■ **YOUR TASK**
Return all of the data exactly as written, without the pictures.
:: RECORD EXCERPTS ::
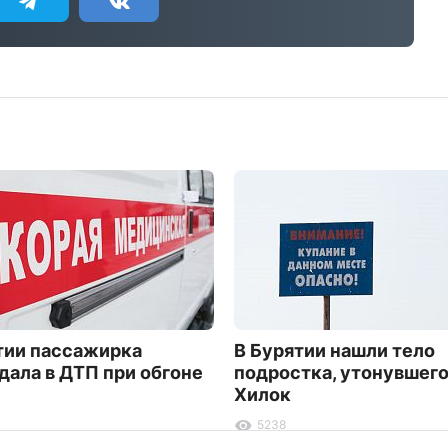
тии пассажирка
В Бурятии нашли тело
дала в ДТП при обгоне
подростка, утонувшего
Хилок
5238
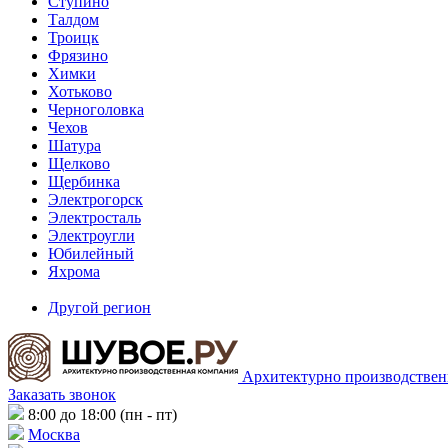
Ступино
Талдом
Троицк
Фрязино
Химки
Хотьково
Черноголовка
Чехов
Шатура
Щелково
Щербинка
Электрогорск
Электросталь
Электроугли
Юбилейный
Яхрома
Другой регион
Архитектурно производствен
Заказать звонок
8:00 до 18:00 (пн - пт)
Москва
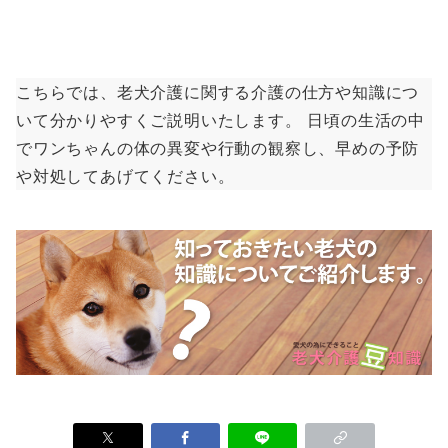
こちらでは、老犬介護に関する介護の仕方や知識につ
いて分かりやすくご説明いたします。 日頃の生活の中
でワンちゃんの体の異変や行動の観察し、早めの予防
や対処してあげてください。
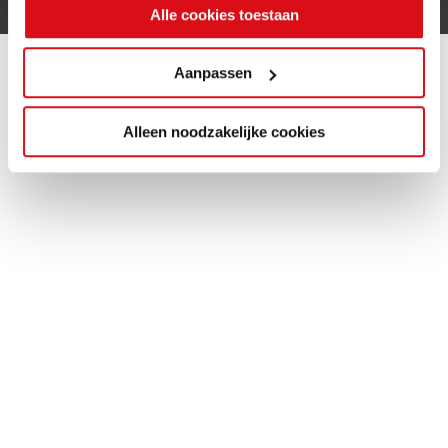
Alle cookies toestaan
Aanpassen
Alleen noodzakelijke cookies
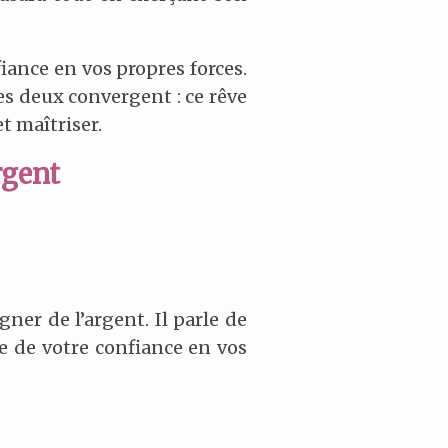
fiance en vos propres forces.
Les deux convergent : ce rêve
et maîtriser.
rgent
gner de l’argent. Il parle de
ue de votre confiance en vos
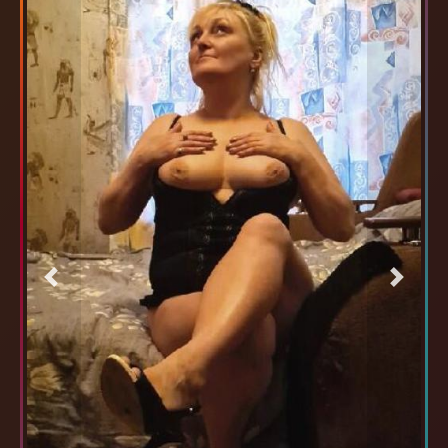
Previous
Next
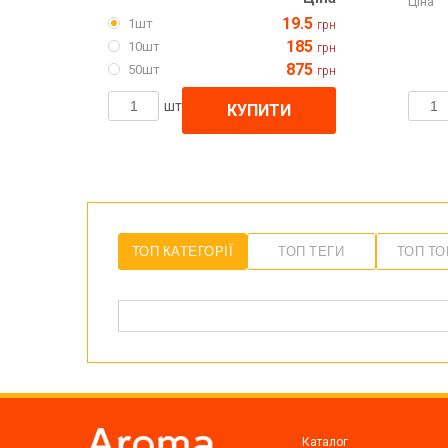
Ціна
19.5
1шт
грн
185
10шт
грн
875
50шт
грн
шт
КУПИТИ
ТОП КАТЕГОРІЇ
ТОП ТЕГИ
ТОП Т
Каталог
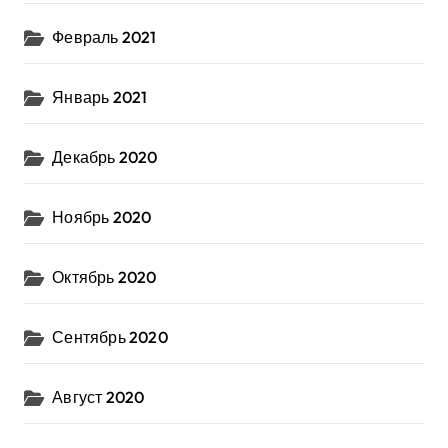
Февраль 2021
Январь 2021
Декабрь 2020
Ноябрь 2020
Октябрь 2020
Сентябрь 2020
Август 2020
:::
■ **REPLY**
тии пассажирка
В Бурятии нашли тело
дала в ДТП при обгоне
подростка, утонувшего
Хилок
5238
Ступино
Талдом
Троицк
Фрязино
Химки
Хотьково
Черноголовка
Чехов
Шатура
Щелково
Щербинка
Электрогорск
Электросталь
Электроугли
Юбилейный
Яхрома
Другой регион
Архитектурно производствен
Заказать звонок
8:00 до 18:00 (пн - пт)
Москва
こちらでは、老犬介護に関する介護の仕方や知識につ
いて分かりやすくご説明いたします。 日頃の生活の中
でワンちゃんの体の異変や行動の観察し、早めの予防
や対処してあげてください。
Alle cookies toestaan
Aanpassen
Alleen noodzakelijke cookies
fiance en vos propres forces.
Les deux convergent : ce rêve
et maîtriser.
rgent
gner de l’argent. Il parle de
ue de votre confiance en vos
Previous
Next
Ціна
19.5
1шт
грн
185
10шт
грн
875
50шт
грн
шт
КУПИТИ
ТОП КАТЕГОРІЇ
ТОП ТЕГИ
ТОП Т
Каталог
Февраль 2021
Январь 2021
Декабрь 2020
Ноябрь 2020
Октябрь 2020
Сентябрь 2020
Август 2020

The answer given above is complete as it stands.